Anónimo, não percebo nada de futebol. Gosto do Ronaldo,que faz (muito menos) anos no mesmo dia que eu. E gosto do Ricardo, também; o resto são 22 tipos a correr atrás da bola. Quanto à interrogação sobre as cores, leia Damásio, Baron-Cohen e outros: explicar-lhe-ão melhor que eu.
Quanto ao método, não gosta do instrumental (não sei a que método se refere, procurei em Tuckman, mas nunca ouvi falar deste, nem nunca o ensinei), mas não me sugere a sua alternativa. Não acha que a sua argumentação fica algo superficial?
Até breve!
:)

Anónimo disse...

Mas o que é que a imagem digitalizada do cérebro tem com a frenologia?!?

Anónimo disse...

1. Não sei se percebeu que o seu modelo de análise é organizacional e pouco ou nada tem a ver com as pessoas concretas em causa ou com a ideologia educativa em que decorre a própria violência.

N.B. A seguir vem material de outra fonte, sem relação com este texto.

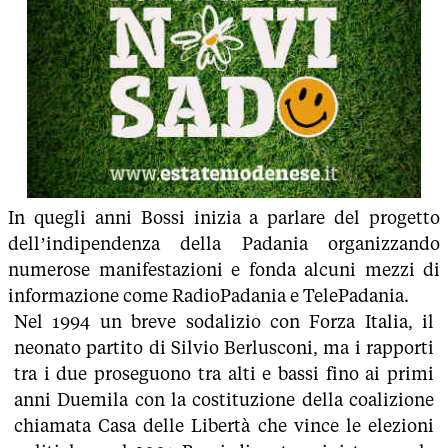
In quegli anni Bossi inizia a parlare del progetto
dell’indipendenza della Padania organizzando
numerose manifestazioni e fonda alcuni mezzi di
informazione come RadioPadania e TelePadania.
Nel 1994 un breve sodalizio con Forza Italia, il
neonato partito di Silvio Berlusconi, ma i rapporti
tra i due proseguono tra alti e bassi fino ai primi
anni Duemila con la costituzione della coalizione
chiamata Casa delle Libertà che vince le elezioni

Isto é, não aborda o essencial das razões que conduziram ao estado actual de muitas das nossas escolas, não trata os intervenientes como pessoas, mas dedica-se a lançar um olhar tecno-científico sobre relações mensuráveis e objectiváveis, de acordo com uma perspectiva empresarial.

2. Experimente ler Hacker, P.M.S. e Bennet, M.R. bem como Wittgentein e talvez perceba o que eu quero dizer.

Anónimo disse...

Errata: Wittgenstein, L.

Paideia disse...

Caro anónimo,
1 "o seu modelo de análise é organizacional e pouco ou nada tem a ver com as pessoas concretas"
Se eu não conheço as pessoas concretas como posso recorrer à fenomenologia?

2.Conhece o que se chama "grounded theory"? Leia Glaser e Strauss.


3. Tem a noção de que devemos ter a humildade suficiente para chegarmos a saber que há conhecimento construído e que não é preciso inventar a roda?

4. Já agora, dada a fragilidade da sua argumentação, não se limite a copiar nomes da wikipedia; leia:
Watt, Higgins, Dobosksy, Terrance Scott, Gottfredson,Kevin Filter,Watson, Todd. Estes são alguns dos mais releventes investigadores na matéria. Por relevância, aparecem nos primeiros lugares numa boa base de dados educacional. Depois, é ler o que escrevem e pensar.

4. Não me atire com o seu WittgenSTEIN. Já não se apedrejam mulheres na cultura europeia.E não me faça perder tempo com as suas argumentações apedrejísticas, que, em português corrente, são caceteiras.

Anónimo disse...

Curiosa a sua reacção

Fez-me lembrar a do seu mestre Daniel Sampaio a tentar desvalorizar/destruir a argumentação dos outros com base na autoridade de cátedra.

No seu caso ainda é mais pungente, uma vez que recorre à vitimização/violência de género ?...

Paideia disse...

Observação psicologizante:


A sua penúltima visita ao meu blogue saldou-se em 104 minutos e 20 páginas revistas. Não valho tanta curiosidade. Volte ao seu WittgenSTEIN. Quem sabe não lhe cabe a si resolver, de vez, os problemas da filosofia? Eu tenho mais que fazer.

Anónimo disse...
Este comentário foi removido por um gestor do blogue.
Paideia disse...

Desculpe, anónimo. Tenho algumas certezas em matéria de disciplina e de ciberbullying. A idade não traz só desvantagens. Agora percebo a sua busca incessante do meu nome pela net. Volte ao seu WittgenSTEIN. Ou regresse a Russel. Quando comecei a ler Russel, o mais provável é que o anónimo ainda não tivesse dentes.